Seeding does not have to be a complex or expensive process to be successful. Lynn Stevens, Managing Director of Lloyd James, describes the organization's seeding programme as ‘based on a simple system of friends and family around the country. We add seeds to data using unique initials each time. It is part of our process, not something we discuss at the start. We are trying to control what happens and control how people are using the information’.

Publicize your use of seeds and describe it in your contracts, ensuring that third parties understand that the data are being monitored.

Outsourcing third-party controls

The steps listed above, from mapping your touch points to auditing and seeding third-party activity, all relate to the robustness of your policies and processes and can all be undertaken internally using existing resources. A keen appreciation of where your key risks lie and the will to make your data more secure are more important than a specialist skill set.

However, there are some organizations for which it is obvious that data management rapidly escalates into a complex process. With a long supply chain across and beyond the enterprise, the challenge of maintaining the completeness, integrity and availability of data is clearly growing. Data governance structures and the need to demonstrate compliance mean each point of data entry, usage and transfer needs to be closely controlled, monitored and audited. As a result, an organization may choose to outsource some or all aspects of third-party control. While at first sight this may appear to be at variance with the goal of risk management and control, it has the significant benefit of allowing the company to focus its resources on managing a limited number of relationships and managing those relationships well.

In 2010, KPMG with RBS won the Business Strategy category at the MCA Management Awards for a full-scale data security review of all of RBS third-party relationships. Worried about the risk of data loss among the bewildering array of third parties with which it had dealings, RBS commissioned KPMG to identify each of the third parties with which it shared data, audit the information security of each supplier and recommend changes where appropriate. KPMG audited a staggering total of 860 suppliers over a 13-week period and has now implemented a standard process across RBS for reviews and assessments of new and existing third parties.

In 2011, DQM Group launched its Secure Distribution Hub, a suite of services and solutions that link up multiple data management stages, apply the appropriate inputs and provide management information (Figure 1).

Figure 1
figure 1

Automating elements of governance and management

Early adopters of the Hub are data owners who see the service as a straightforward and cost-effective means of ensuring that they meet their data protection obligations and receive all the revenues due to them. Royal Mail adopted this system to ensure their business is operating and benefiting as planned from the multiple data sets the organization releases through third-party resellers.

However, the Secure Data Hub should prove equally valuable to any organization needing to track which data processors have received data and to check how those data are being used.

The distribution module comes into play where data are licensed to multiple different end users, each taking a specific cut or profile of the records, and where different data sets are provided to multiple third-party data processors. The configuration for each version of the file is pre-set in this module to ensure they receive data exactly as they are expecting it — and to ensure that the organization's internal rules as to what data can be provided to which third-party processor are adhered to.
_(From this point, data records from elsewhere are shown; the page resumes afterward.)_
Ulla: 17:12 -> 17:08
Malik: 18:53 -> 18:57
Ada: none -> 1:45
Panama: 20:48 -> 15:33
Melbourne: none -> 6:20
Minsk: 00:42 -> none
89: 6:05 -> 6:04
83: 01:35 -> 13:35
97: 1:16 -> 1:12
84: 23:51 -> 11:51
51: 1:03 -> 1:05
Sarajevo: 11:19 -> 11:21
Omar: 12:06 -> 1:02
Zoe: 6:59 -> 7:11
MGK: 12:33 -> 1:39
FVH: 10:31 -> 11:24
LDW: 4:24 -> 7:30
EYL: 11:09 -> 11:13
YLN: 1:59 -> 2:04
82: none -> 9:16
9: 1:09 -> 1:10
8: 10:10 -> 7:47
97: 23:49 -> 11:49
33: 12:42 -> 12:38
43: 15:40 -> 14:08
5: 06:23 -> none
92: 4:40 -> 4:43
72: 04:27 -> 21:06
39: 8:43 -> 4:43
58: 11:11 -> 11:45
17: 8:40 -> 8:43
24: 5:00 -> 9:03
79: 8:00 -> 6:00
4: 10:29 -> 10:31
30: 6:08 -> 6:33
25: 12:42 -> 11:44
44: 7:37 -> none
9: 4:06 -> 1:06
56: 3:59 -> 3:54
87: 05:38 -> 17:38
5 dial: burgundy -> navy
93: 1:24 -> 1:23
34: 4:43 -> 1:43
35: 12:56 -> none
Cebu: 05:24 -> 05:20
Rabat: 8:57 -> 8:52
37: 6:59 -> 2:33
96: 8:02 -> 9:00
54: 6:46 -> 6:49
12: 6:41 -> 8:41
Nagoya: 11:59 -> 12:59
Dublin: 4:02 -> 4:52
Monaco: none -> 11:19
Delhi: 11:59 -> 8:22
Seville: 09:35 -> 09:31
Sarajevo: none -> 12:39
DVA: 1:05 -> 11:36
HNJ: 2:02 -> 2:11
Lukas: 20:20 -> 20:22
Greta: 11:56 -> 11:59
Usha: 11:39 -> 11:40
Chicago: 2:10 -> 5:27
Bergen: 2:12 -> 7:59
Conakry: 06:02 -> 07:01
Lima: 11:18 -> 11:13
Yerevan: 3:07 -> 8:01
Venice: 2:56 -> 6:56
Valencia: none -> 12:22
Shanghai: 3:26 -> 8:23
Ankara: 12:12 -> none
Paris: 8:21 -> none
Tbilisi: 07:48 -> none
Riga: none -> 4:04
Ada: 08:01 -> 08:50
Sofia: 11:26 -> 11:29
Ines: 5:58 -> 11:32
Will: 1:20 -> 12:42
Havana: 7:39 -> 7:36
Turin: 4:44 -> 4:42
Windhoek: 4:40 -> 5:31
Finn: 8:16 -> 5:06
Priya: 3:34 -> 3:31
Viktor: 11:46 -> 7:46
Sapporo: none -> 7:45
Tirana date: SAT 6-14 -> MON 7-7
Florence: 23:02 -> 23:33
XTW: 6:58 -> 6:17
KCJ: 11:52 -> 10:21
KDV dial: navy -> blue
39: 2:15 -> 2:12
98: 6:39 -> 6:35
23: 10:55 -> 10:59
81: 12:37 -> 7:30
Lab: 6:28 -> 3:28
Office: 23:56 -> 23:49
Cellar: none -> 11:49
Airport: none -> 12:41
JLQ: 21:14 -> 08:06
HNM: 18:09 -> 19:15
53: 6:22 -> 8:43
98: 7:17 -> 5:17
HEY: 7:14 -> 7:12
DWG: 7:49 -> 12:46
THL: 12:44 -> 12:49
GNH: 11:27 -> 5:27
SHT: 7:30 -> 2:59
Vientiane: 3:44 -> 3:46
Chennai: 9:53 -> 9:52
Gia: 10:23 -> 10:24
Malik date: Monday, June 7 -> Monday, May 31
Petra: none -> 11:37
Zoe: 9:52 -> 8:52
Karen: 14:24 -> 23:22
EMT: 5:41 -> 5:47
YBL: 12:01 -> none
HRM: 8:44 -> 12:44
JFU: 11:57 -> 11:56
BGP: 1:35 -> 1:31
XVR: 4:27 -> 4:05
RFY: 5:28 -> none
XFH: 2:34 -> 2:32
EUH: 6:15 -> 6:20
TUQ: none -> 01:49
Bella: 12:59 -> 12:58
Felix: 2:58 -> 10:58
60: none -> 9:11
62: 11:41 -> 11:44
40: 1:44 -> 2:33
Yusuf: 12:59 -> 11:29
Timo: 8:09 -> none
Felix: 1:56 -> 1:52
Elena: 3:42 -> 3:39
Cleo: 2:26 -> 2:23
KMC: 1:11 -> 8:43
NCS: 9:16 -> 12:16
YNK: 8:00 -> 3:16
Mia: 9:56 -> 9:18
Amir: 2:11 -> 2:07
Seeding is then applied. The templates created for the load module play an important role here because they ensure that seed records appear in the file looking exactly like the original records. This also applies to any specific selections, and thus if data need to meet a set geography, only seeds from within that region will appear. The number of seeds added at this stage is also proportionate to the file size.

Conclusion

As the Data Controller, it is your responsibility to control the use of the personal data you hold and the Information Commissioner has been shown to have little sympathy with organizations that abdicate responsibility to unreliable and untested third parties. Introducing robust internal processes around who can dispatch data to external organizations and what data can be sent will go some way towards resolving this issue; implementing standard contract clauses and tough SLAs for third parties will take you even further. Above all, protecting the value of data assets released to third-party processors is about actively managing those relationships and continually checking that your standards have been met and your data remain protected.

Summary key points

In this paper, you will have learned:

  • The reasons why it is vital to police your relationships with third-party data processors in order to meet your obligations under the Data Processing Act;

  • The key risks posed by these third-party relationships;

  • The importance of creating consistent internal rules for who can supply data to third parties and what those rules should cover;

  • How to manage the data processor relationship through contracts and SLAs;

  • What the SLA should contain;

  • How to monitor and improve data processor compliance through seeding and auditing.